Instructions for the task: Read the records and write them out again exactly.
══ Extracted information
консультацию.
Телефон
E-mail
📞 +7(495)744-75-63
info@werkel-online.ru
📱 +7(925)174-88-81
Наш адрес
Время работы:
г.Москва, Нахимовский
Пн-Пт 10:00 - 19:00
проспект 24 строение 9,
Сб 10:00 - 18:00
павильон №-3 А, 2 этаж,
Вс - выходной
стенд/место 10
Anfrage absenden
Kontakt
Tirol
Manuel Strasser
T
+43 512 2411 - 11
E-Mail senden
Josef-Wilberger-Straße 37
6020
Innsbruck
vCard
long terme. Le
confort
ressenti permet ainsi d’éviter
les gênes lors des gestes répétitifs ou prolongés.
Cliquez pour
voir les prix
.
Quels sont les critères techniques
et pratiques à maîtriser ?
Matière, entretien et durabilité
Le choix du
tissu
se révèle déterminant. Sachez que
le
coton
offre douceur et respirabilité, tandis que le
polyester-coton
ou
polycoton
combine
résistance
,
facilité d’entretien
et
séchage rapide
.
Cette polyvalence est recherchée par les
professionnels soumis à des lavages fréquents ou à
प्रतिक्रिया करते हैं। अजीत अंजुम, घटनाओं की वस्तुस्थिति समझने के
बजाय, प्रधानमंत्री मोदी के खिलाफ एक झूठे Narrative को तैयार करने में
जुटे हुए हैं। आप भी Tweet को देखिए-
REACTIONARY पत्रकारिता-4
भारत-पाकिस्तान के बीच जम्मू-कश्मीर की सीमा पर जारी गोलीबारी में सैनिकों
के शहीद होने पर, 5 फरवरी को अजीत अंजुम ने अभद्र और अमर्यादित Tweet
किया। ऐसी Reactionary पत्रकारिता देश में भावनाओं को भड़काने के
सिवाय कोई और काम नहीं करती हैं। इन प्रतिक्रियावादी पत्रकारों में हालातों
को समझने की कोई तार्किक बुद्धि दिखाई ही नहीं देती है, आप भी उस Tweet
════
Final answer:
консультацию.
Телефон
E-mail
📞 +7(495)744-75-63
info@werkel-online.ru
📱 +7(925)174-88-81
Наш адрес
Время работы:
г.Москва, Нахимовский
Пн-Пт 10:00 - 19:00
проспект 24 строение 9,
Сб 10:00 - 18:00
павильон №-3 А, 2 этаж,
Вс - выходной
стенд/место 10
Anfrage absenden
Kontakt
Tirol
Manuel Strasser
T
+43 512 2411 - 11
E-Mail senden
Josef-Wilberger-Straße 37
6020
Innsbruck
vCard
long terme. Le
confort
ressenti permet ainsi d’éviter
les gênes lors des gestes répétitifs ou prolongés.
Cliquez pour
voir les prix
.
Quels sont les critères techniques
et pratiques à maîtriser ?
Matière, entretien et durabilité
Le choix du
tissu
se révèle déterminant. Sachez que
le
coton
offre douceur et respirabilité, tandis que le
polyester-coton
ou
polycoton
combine
résistance
,
facilité d’entretien
et
séchage rapide
.
Cette polyvalence est recherchée par les
professionnels soumis à des lavages fréquents ou à
प्रतिक्रिया करते हैं। अजीत अंजुम, घटनाओं की वस्तुस्थिति समझने के
बजाय, प्रधानमंत्री मोदी के खिलाफ एक झूठे Narrative को तैयार करने में
जुटे हुए हैं। आप भी Tweet को देखिए-
REACTIONARY पत्रकारिता-4
भारत-पाकिस्तान के बीच जम्मू-कश्मीर की सीमा पर जारी गोलीबारी में सैनिकों
के शहीद होने पर, 5 फरवरी को अजीत अंजुम ने अभद्र और अमर्यादित Tweet
किया। ऐसी Reactionary पत्रकारिता देश में भावनाओं को भड़काने के
सिवाय कोई और काम नहीं करती हैं। इन प्रतिक्रियावादी पत्रकारों में हालातों
को समझने की कोई तार्किक बुद्धि दिखाई ही नहीं देती है, आप भी उस Tweet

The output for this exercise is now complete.